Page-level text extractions
---+---

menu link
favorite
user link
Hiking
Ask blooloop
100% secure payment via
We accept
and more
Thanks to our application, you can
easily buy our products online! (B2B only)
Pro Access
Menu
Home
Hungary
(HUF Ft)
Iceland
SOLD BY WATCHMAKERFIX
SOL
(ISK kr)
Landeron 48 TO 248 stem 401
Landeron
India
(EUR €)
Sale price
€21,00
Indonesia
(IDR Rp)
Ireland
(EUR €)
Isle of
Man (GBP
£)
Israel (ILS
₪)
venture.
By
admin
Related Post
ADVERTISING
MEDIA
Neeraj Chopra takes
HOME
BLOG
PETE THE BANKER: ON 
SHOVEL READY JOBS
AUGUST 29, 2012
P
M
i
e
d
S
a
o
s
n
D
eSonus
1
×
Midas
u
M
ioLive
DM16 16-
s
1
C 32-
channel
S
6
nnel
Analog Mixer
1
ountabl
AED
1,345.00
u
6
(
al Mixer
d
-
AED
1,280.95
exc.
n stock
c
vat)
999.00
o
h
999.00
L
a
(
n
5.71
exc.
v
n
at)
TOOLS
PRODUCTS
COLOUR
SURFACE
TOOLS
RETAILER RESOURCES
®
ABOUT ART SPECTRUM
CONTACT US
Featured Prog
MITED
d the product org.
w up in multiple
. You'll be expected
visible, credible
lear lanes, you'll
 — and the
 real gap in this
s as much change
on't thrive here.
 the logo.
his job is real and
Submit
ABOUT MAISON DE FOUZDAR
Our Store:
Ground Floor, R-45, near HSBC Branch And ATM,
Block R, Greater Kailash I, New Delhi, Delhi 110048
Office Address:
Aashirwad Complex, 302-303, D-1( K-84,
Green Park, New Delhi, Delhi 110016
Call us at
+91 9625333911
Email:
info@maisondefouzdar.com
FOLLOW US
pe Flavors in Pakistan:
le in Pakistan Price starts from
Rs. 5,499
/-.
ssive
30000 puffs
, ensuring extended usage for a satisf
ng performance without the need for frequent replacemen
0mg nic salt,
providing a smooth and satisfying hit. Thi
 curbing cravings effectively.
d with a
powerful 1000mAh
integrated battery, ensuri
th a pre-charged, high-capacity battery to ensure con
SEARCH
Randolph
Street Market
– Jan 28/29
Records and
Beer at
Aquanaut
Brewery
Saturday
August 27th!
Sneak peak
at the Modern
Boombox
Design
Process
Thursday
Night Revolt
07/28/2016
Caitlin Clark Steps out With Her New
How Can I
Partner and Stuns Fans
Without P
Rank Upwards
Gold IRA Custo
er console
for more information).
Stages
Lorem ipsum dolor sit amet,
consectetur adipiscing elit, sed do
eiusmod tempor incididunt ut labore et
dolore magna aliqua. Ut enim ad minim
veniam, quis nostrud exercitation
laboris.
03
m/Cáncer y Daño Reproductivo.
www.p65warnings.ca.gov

---+---

◆ **Problem details**
Given the data above, which lines hold the string "ABOUT"? Return them.

◆ **Solution for this exercise**
ABOUT ART SPECTRUM
ABOUT MAISON DE FOUZDAR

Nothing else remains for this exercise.